Information content security on the Internet: the control model and its evaluation (SCIS 2010)

wkrp commented 1 year ago

The next live reading group discussion will have a twist: this time we'll read a paper that has a pro-censorship point of view, coauthored by one of the creators of the Great Firewall.

Sunday, 2023-06-04 13:00–14:00

"Information content security on the Internet: the control model and its evaluation" 方滨兴 (Fang Binxing), 郭云川 (Guo Yunchuan), 周渊 (Zhou Yuan) PDF

The paper is basically a modeling paper. It studies network filtering (which the authors call "information content security") as an access control problem. There is a lot of math notation, but don't let that scare you: it is not as sophisticated as it is trying to appear. A lot of the formalism is gratuitous and not very significant, and there are minor notational inconsistencies throughout. The three subsections of Section 3.2 are basically the same information copied three times. The big ideas to look out for are the division into three sub-models: content-based ("what is the content of the communication"), identity-based ("who communicates with whom"), and behavior-based ("how do they communicate"); and the evaluation in terms of false positive and false negative rates on the axes of technology and society.

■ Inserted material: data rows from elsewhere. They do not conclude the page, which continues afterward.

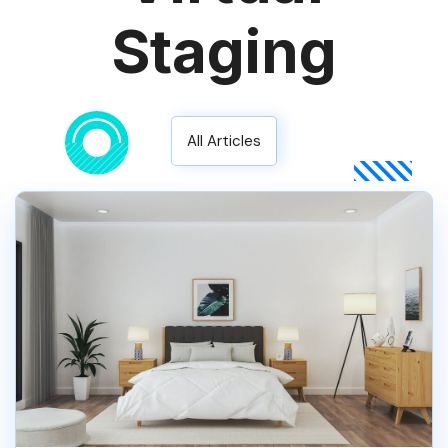
Staging
All Articles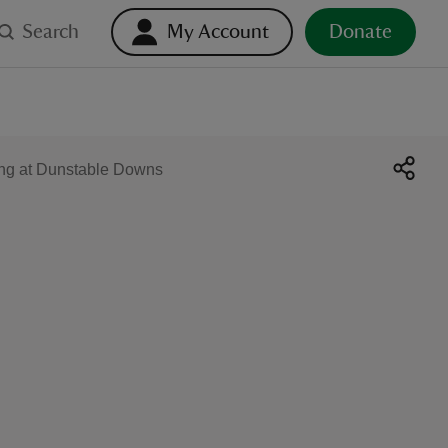
Search
My Account
Donate
ng at Dunstable Downs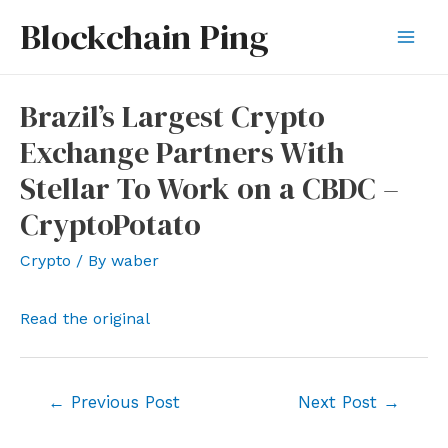
Skip
Blockchain Ping
to
Mai
content
Men
Brazil’s Largest Crypto
Exchange Partners With
Stellar To Work on a CBDC –
CryptoPotato
Crypto
/ By
waber
Read the original
Post
←
Previous Post
Next Post
→
navigation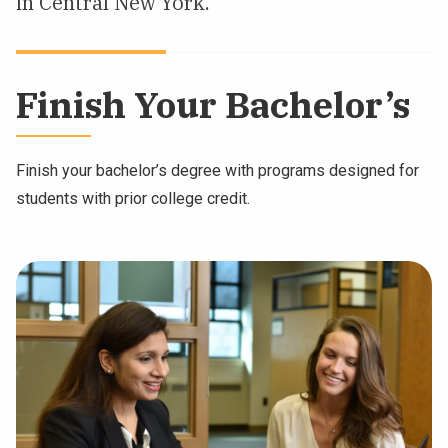
in Central New York.
NEWS & EVENTS
ATHLETICS
Finish Your Bachelor’s
QUICK LINKS
Finish your bachelor’s degree with programs designed for
Apply
Visit
students with prior college credit.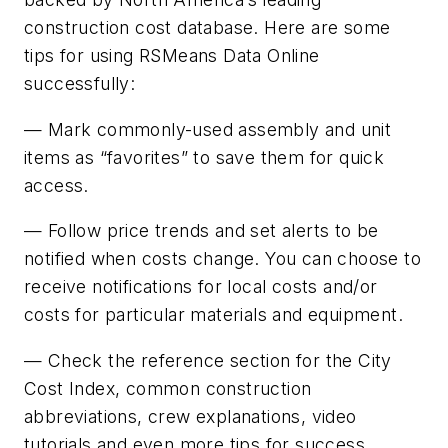
construction cost database. Here are some
tips for using RSMeans Data Online
successfully:
— Mark commonly-used assembly and unit
items as “favorites” to save them for quick
access.
— Follow price trends and set alerts to be
notified when costs change. You can choose to
receive notifications for local costs and/or
costs for particular materials and equipment.
— Check the reference section for the City
Cost Index, common construction
abbreviations, crew explanations, video
tutorials and even more tips for success.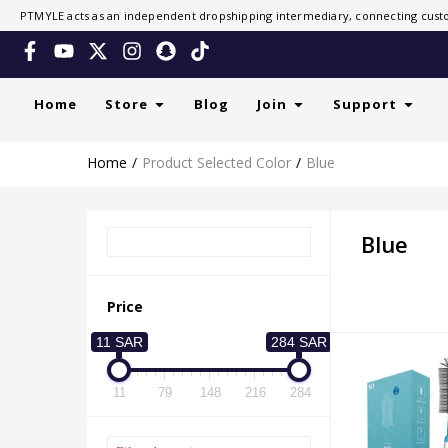
PTMYLE acts as an independent dropshipping intermediary, connecting custo
Home
Store
Blog
Join
Support
Home
Product Selected Color
Blue
Blue
Price
11 SAR
284 SAR
11
79
148
216
284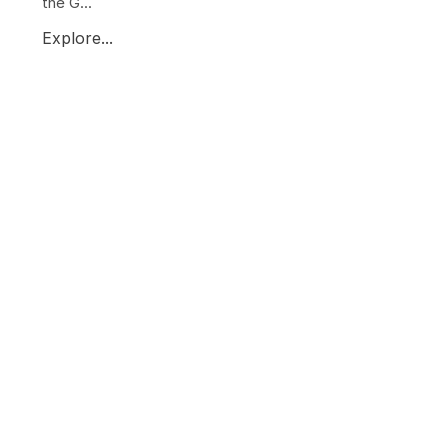
the G...
Explore...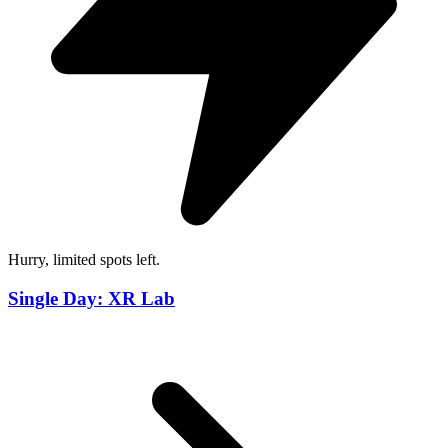
Hurry, limited spots left.
Single Day: XR Lab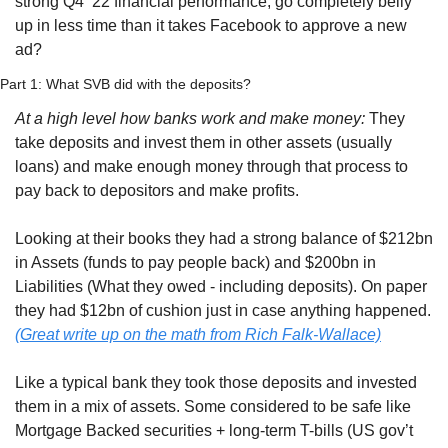
strong Q4 ‘22 financial performance, go completely belly 
up in less time than it takes Facebook to approve a new 
ad?
Part 1: What SVB did with the deposits?
At a high level how banks work and make money:
 They 
take deposits and invest them in other assets (usually 
loans) and make enough money through that process to 
pay back to depositors and make profits. 
Looking at their books they had a strong balance of $212bn 
in Assets (funds to pay people back) and $200bn in 
Liabilities (What they owed - including deposits). On paper 
they had $12bn of cushion just in case anything happened. 
(Great write up on the math from Rich Falk-Wallace)
Like a typical bank they took those deposits and invested 
them in a mix of assets. Some considered to be safe like 
Mortgage Backed securities + long-term T-bills (US gov’t 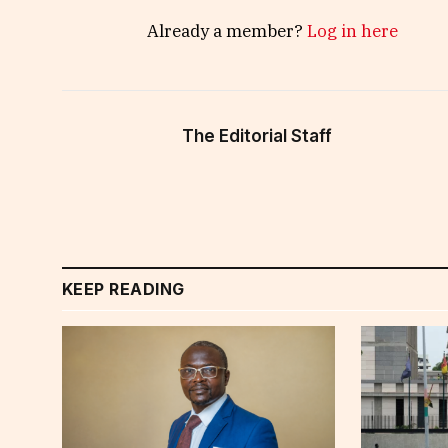
Already a member?
Log in here
The Editorial Staff
KEEP READING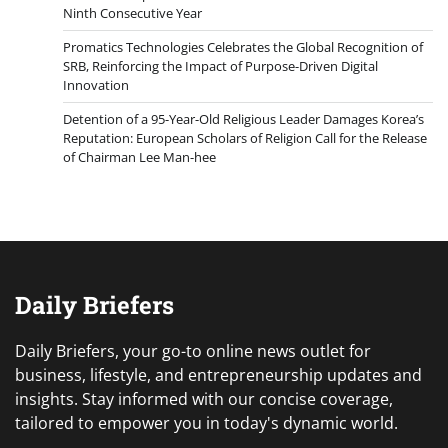
Ninth Consecutive Year
Promatics Technologies Celebrates the Global Recognition of
SRB, Reinforcing the Impact of Purpose-Driven Digital
Innovation
Detention of a 95-Year-Old Religious Leader Damages Korea’s
Reputation: European Scholars of Religion Call for the Release
of Chairman Lee Man-hee
Daily Briefers
Daily Briefers, your go-to online news outlet for
business, lifestyle, and entrepreneurship updates and
insights. Stay informed with our concise coverage,
tailored to empower you in today's dynamic world.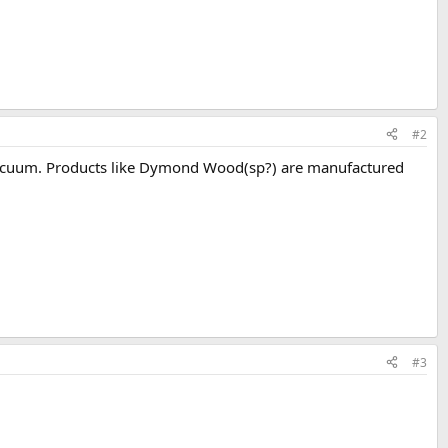
#2
n a vacuum. Products like Dymond Wood(sp?) are manufactured
#3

The first author Fang Binxing's name should be familiar to anyone who has studied Internet censorship in China. He helped lead the initial development of the Great Firewall and continues to be involved with its maintenance. But don't be intimidated by his distinguished record: Fang is a VPN user just like the rest of us.

wkrp commented 1 year ago

Reference [19] is potentially interesting. It is cited in Section 3.1, in the context of optimizing the placement of capture devices in a communications graph.

Bao YB, Huo LT, Shi JQ, et al. "A formalized model and application of resource discovery" (in Chinese). In: Proceedings of Conference on National Computer Network Emergency Response Technical Team of China, Shenzhen, 2008. 283–290.

Can anyone find a copy? The original title is likely Chinese, not English. The conference is possibly the same as the China Cyber Security Annual Conference (中国网络安全年会) organized by CNCERT. There are online proceedings but they only go back to 2018 (see also dblp). There is a Baike article about the 2015 conference.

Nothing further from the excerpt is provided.